There also isn’t the same level of engagement with prehistory here that there is in the UK. Last winter K____ and I went to visit the Straße der Megalithkultur; a tourist route near Bremen featuring, you guessed it, megaliths. I was surprised by how hidden many of the sites are. Surrounded by forest on all sides with only minimal information in the form of info boards. The monuments seemed hidden from view as though they were something to be ashamed of. As though, whilst they had to be preserved, they were not something of which people were to be reminded. Something that, given the misuse of prehistory and ancient culture here in the recent past, isn’t something one should be too surprised by.

The interesting thing about this seeming hiding away of monuments is that it brought to mind on of the main criticism of Christopher Tilley’s phenomenological approaches to megalithic monuments.

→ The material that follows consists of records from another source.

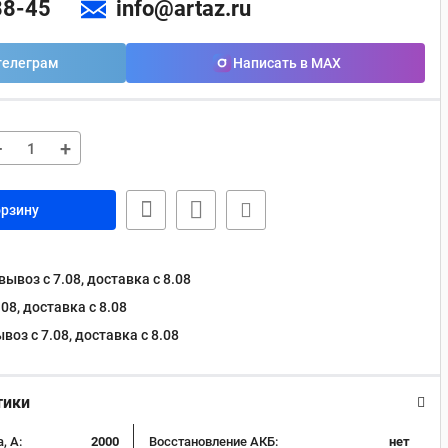
88-45
info@artaz.ru
телеграм
Написать в MAX
−
+
орзину
ывоз с 7.08, доставка c 8.08
08, доставка c 8.08
оз с 7.08, доставка c 8.08
тики
, А:
2000
Восстановление АКБ:
нет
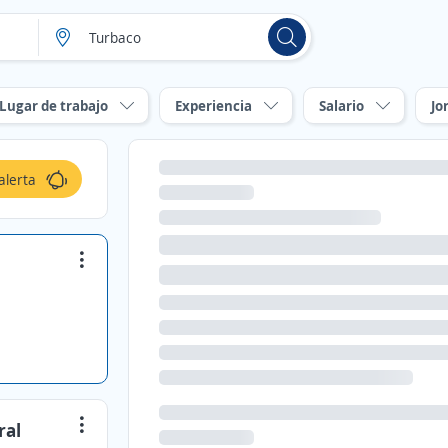
Lugar de trabajo
Experiencia
Salario
Jo
alerta
ral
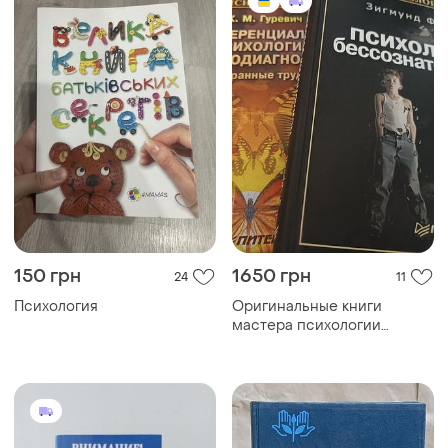
150 грн
1650 грн
24
11
Психология
Оригинальные книги
мастера психологии
психология
несознательного,
психология эмоций,
мотивы и мотивация,
психология общих
способностей,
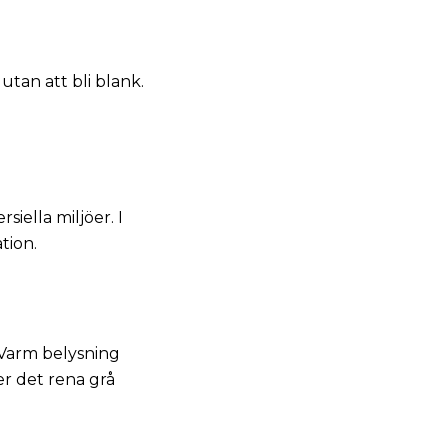
tan att bli blank.
iella miljöer. I
tion.
 Varm belysning
r det rena grå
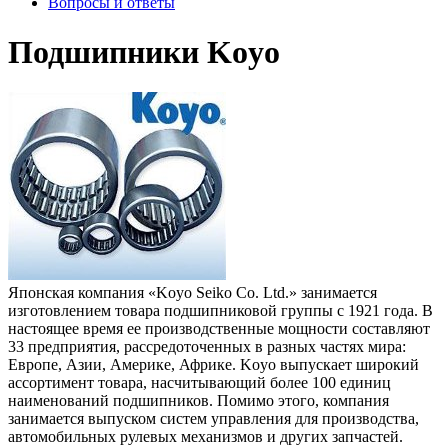
Вопросы и ответы
Подшипники Koyo
Японская компания «Koyo Seiko Co. Ltd.» занимается
изготовлением товара подшипниковой группы с 1921 года. В
настоящее время ее производственные мощности составляют
33 предприятия, рассредоточенных в разных частях мира:
Европе, Азии, Америке, Африке. Koyo выпускает широкий
ассортимент товара, насчитывающий более 100 единиц
наименований подшипников. Помимо этого, компания
занимается выпуском систем управления для производства,
автомобильных рулевых механизмов и других запчастей.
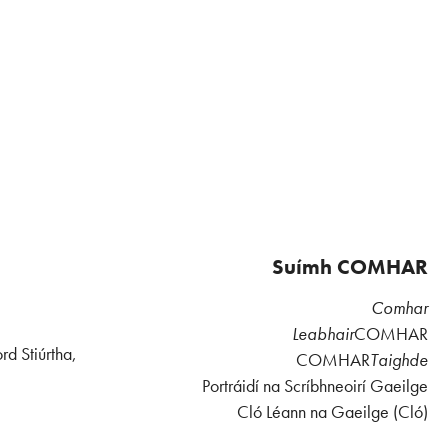
Suímh COMHAR
Comhar
Leabhair
COMHAR
rd Stiúrtha,
COMHAR
Taighde
Portráidí na Scríbhneoirí Gaeilge
Cló Léann na Gaeilge (Cló)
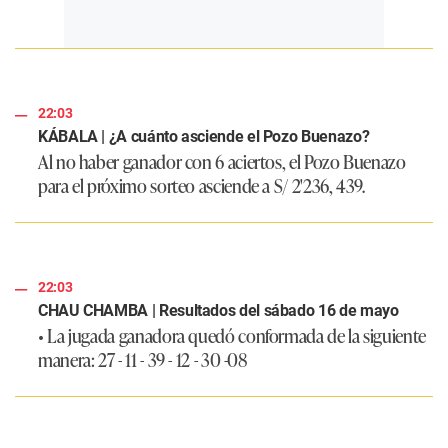
22:03
KÁBALA | ¿A cuánto asciende el Pozo Buenazo?
Al no haber ganador con 6 aciertos, el Pozo Buenazo
para el próximo sorteo asciende a S/ 2'236, 439.
22:03
CHAU CHAMBA | Resultados del sábado 16 de mayo
• La jugada ganadora quedó conformada de la siguiente
manera:
27 - 11 - 39 - 12 - 30 -08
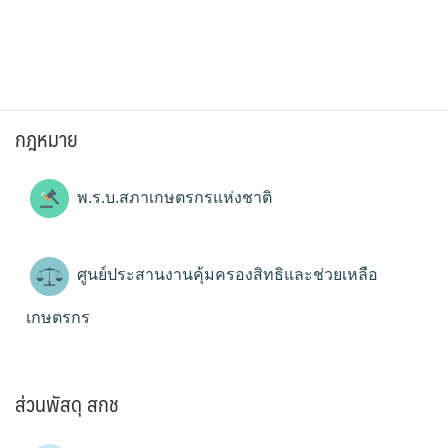
กฎหมาย
พ.ร.บ.สภาเกษตรกรแห่งชาติ
ศูนย์ประสานงานคุ้มครองสิทธิและช่วยเหลือ
เกษตรกร
ส่วนพัสดุ สกช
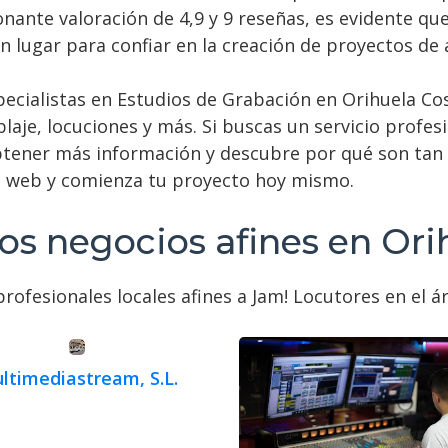
ante valoración de 4,9 y 9 reseñas, es evidente que
n lugar para confiar en la creación de proyectos de a
ecialistas en Estudios de Grabación en Orihuela Cost
laje, locuciones y más. Si buscas un servicio profesi
obtener más información y descubre por qué son tan
a web y comienza tu proyecto hoy mismo.
ros negocios afines en Ori
rofesionales locales afines a Jam! Locutores en el á
ltimediastream, S.L.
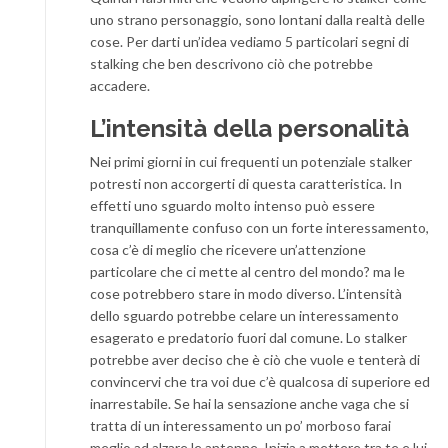
uno strano personaggio, sono lontani dalla realtà delle
cose. Per darti un’idea vediamo 5 particolari segni di
stalking che ben descrivono ciò che potrebbe
accadere.
L’intensità della personalità
Nei primi giorni in cui frequenti un potenziale stalker
potresti non accorgerti di questa caratteristica. In
effetti uno sguardo molto intenso può essere
tranquillamente confuso con un forte interessamento,
cosa c’è di meglio che ricevere un’attenzione
particolare che ci mette al centro del mondo? ma le
cose potrebbero stare in modo diverso. L’intensità
dello sguardo potrebbe celare un interessamento
esagerato e predatorio fuori dal comune. Lo stalker
potrebbe aver deciso che è ciò che vuole e tenterà di
convincervi che tra voi due c’è qualcosa di superiore ed
inarrestabile. Se hai la sensazione anche vaga che si
tratta di un interessamento un po’ morboso farai
meglio ad alzare le antenne. Inizia a mettere tra te e lui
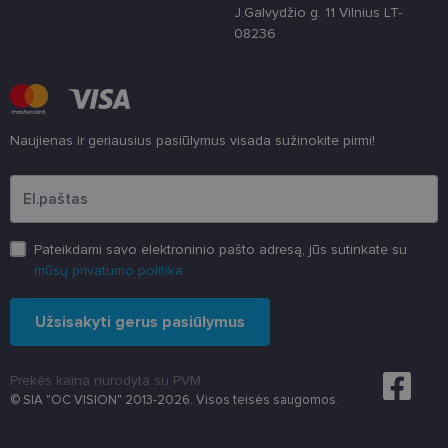
J.Galvydžio g. 11 Vilnius LT-
įrangos atak
prieš
08236
žiniatinklio
formas.
country_ok
www.lensor.lt
1 metai
shipping_country
www.lensor.lt
1 metai
Naujienas ir geriausius pasiūlymus visada sužinokite pirmi!
clientId
www.lensor.lt
1 metai
Slapukas
naudojamas
Įveskite el.pašto adresą
unikaliems
vartotojams
atskirti,
atsitiktinai
sugeneruotą
numerį
Pateikdami savo elektroninio pašto adresą, jūs sutinkate su
priskiriant
kliento
mūsų privatumo politika
identifikatori
Patobulinant
svetainės
Užsisakyti gerus pasiūlymus
našumą ir
funkcionalu
ji yra
naudojama
vartotojo
Prekės kaina nurodyta su PVM
patirčiai
© SIA "OC VISION" 2013-2026. Visos teisės saugomos.
pagerinti.
CookieScriptConsent
11 mėnesį
Šį slapuką
CookieScript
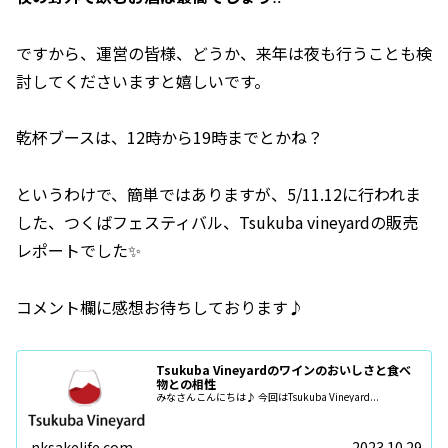
ですから、運営の皆様、どうか、来年は夜も行うことも検
討してくださいますと嬉しいです。
乾杯ブースは、12時から19時までとかね？
というわけで、簡単ではありますが、5/11.12に行われま
した、つくばフェスティバル、Tsukuba vineyardの販売
レポートでした✨
コメント欄に感想お待ちしております♪
Tsukuba Vineyardのワインのおいしさと食べ
物との相性
みなさんこんにちは♪ 今回はTsukuba Vineyard...
nksakelife.com
2023.10.29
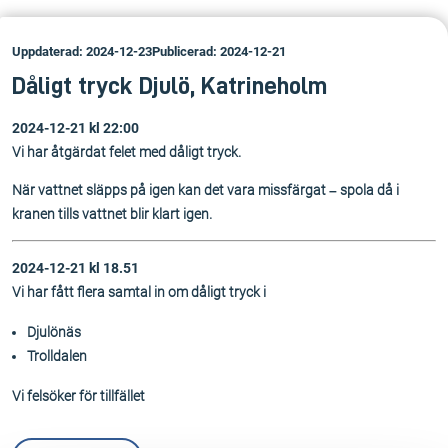
Uppdaterad: 2024-12-23
Publicerad: 2024-12-21
Dåligt tryck Djulö, Katrineholm
2024-12-21 kl 22:00
Vi har åtgärdat felet med dåligt tryck.
När vattnet släpps på igen kan det vara missfärgat – spola då i
kranen tills vattnet blir klart igen.
2024-12-21 kl 18.51
Vi har fått flera samtal in om dåligt tryck i
Djulönäs
Trolldalen
Vi felsöker för tillfället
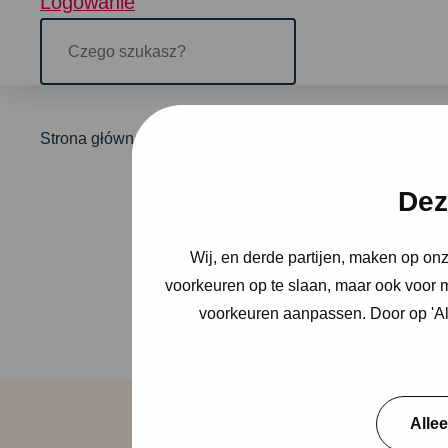
Logowanie
Czego
szukasz?
Strona główna
Zzp
prośba o wycenę
Dez
Poproś o
Wij, en derde partijen, maken op on
wypadek 
voorkeuren op te slaan, maar ook voor m
voorkeuren aanpassen. Door op 'All
Alle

I’ve written about, and criticised, Tilley’s approach before (click here if you’re interested) but the complete arboreal immersion of these sites illustrates quite well the fact that we don’t have the foggiest, for the most part, where Britain’s ancient forests were and where they were not. We therefore can rarely say with any certainty which monuments were visible and from where. In the UK these monuments are generally in well a heavily farmed and open landscape where the view is not obscured by dense forestry.

The Visbek Bride’s “train”, a massive burial monument surrounded by forest.

Tl;dr: Six years later I still think that Chris Tilley was talking mince.

Speaking of work, I’m earning here about what I would be earning in the UK for the same job but bugger me does the cash go further. I’m able to live as if I was working a full time job in the UK but only working 2-3 days a week. Almost everything here is cheaper than the UK. Rent, food, beer, you know, the important stuff costs comparatively sweet FA. The only thing that I’ve noticed being more expensive is electronics and seeing as I rarely buy electronic doo-dads that doesn’t matter.

Cheaper still than Germany is Czech. K____ and I went to Kalovy Vary in Czechia for a few days last month and even though Kalovy Vary is a tourist destination (favoured by a bunch of Russian oligarchs apparently) it’s still markedly cheaper. Czechia is also absolutely gorgeous.

Kalovy Vary is surrounded by hills and the view from above the town is an absolutely spectacular of something I’ve recently discovered is known as a landskein. The interweaving of hills into the distance.

Not put through a dozen filters at all, honest guv.

The town is also known for its hot springs, the water of which people drink for their supposed health giving properties. I gave it a try. I would suggest, should you ever visit, that you don’t. Just. Fucking. Don’t. It’s like drinking the bath water after Satan has been washing his ringpiece.

Another thing that struck me as we drove to Kalvy Vary is quite how fucked the surrounding towns are compared to Kalovy Vary itself. One town not far from the German border, the name of which escapes me at present, was so dishevelled I thought that it was abandoned until I saw someone emerging from a house. The fall of Communism has clearly not been a boon for a great many people.

We also discovered a wonderful autobahn junction that was like driving along a Moebius Strip, it just seemed to keep on looping back on itself until it deemed fit to spew you forth onto the autobahn.

On the way back from Czechia we called in to Schwarzenberg to see K____’s parents and I got the chance to see their local space museum in Muldenhammer. The museums had some pretty cool stuff, like a bust of Yuri Gagrin, but the most fun thing for me was the life size model of one of the modules from the Mir Space Station. #geekjoy

There’s plenty more that I could write about but I’m going to leave it at this for now. I may post some more stuff soon, but knowing me I probably won’t. Hahahaha.